== Records from a collection ==
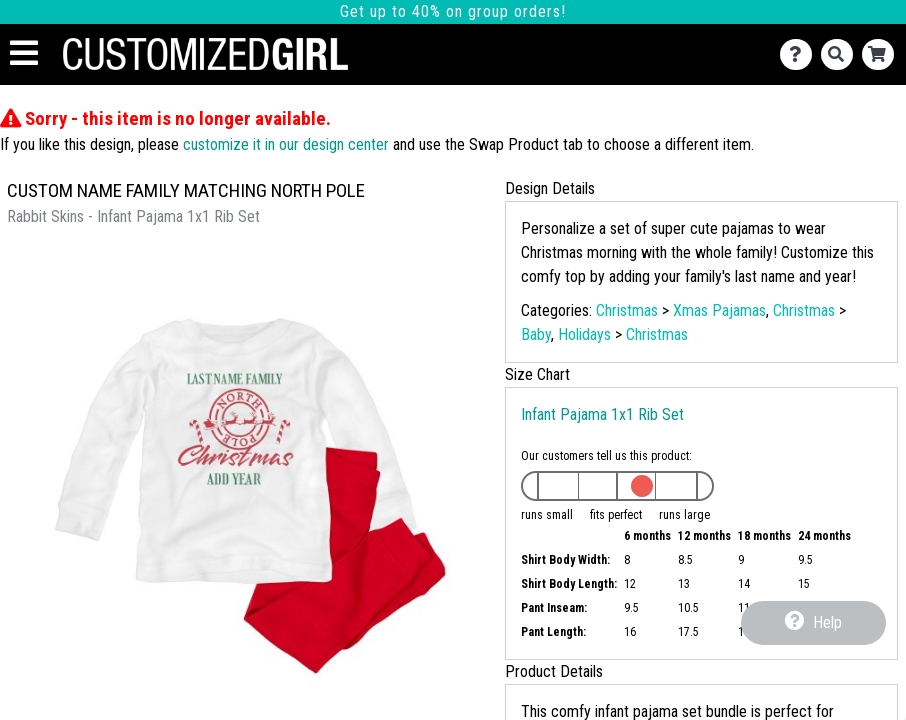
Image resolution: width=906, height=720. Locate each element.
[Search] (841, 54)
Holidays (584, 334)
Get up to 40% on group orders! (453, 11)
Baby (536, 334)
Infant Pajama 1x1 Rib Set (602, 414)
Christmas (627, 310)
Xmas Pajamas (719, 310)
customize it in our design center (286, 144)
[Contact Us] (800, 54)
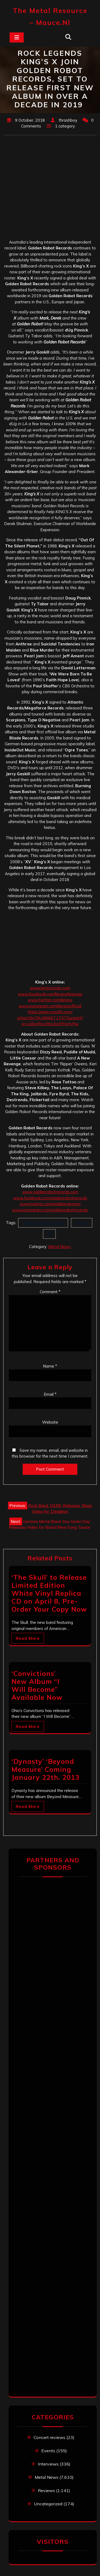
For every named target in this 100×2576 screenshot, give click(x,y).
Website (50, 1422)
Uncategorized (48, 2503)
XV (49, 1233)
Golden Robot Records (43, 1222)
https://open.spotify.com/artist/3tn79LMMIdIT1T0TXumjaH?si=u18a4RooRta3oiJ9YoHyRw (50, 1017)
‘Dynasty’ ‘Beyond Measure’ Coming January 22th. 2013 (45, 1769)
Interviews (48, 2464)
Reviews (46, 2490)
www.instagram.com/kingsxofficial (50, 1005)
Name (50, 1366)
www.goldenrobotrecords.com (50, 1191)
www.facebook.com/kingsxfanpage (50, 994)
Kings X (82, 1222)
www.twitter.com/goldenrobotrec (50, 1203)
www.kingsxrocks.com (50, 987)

== What the exercise asks ==
Word for word, repeat the lines above from the one with "[Contact Us] (800, 54)" through the one with "www.twitter.com/goldenrobotrec (50, 1203)", and nothing beyond them. Omit the pictures.

== Output for this exercise ==
[Contact Us] (800, 54)
For every named target in this 100×2576 screenshot, give click(x,y).
Website (50, 1422)
Uncategorized (48, 2503)
XV (49, 1233)
Golden Robot Records (43, 1222)
https://open.spotify.com/artist/3tn79LMMIdIT1T0TXumjaH?si=u18a4RooRta3oiJ9YoHyRw (50, 1017)
‘Dynasty’ ‘Beyond Measure’ Coming January 22th. 2013 (45, 1769)
Interviews (48, 2464)
Reviews (46, 2490)
www.instagram.com/kingsxofficial (50, 1005)
Name (50, 1366)
www.goldenrobotrecords.com (50, 1191)
www.facebook.com/kingsxfanpage (50, 994)
Kings X (82, 1222)
www.twitter.com/goldenrobotrec (50, 1203)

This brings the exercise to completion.